> _Required action_: Here are some records; copy every line that holds the word "korban".

> _Supplied entries_:

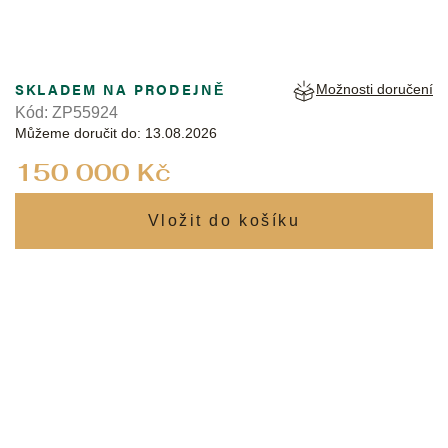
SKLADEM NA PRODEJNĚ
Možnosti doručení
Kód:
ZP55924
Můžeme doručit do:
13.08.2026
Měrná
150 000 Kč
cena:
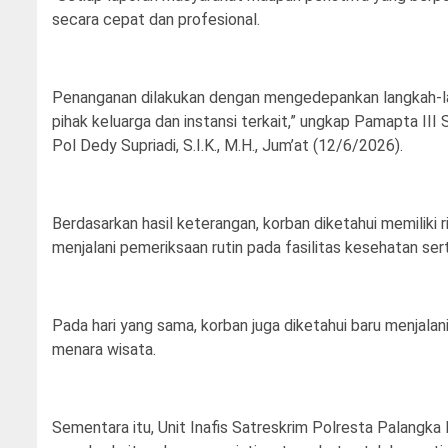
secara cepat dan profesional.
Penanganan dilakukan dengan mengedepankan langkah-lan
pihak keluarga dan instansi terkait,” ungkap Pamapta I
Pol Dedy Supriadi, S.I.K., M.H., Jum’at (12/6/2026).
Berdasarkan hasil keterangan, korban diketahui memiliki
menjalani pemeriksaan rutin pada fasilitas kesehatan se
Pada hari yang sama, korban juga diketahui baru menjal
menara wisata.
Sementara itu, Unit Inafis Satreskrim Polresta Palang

> _Response to this task_:
Berdasarkan hasil keterangan, korban diketahui memiliki
Pada hari yang sama, korban juga diketahui baru menjal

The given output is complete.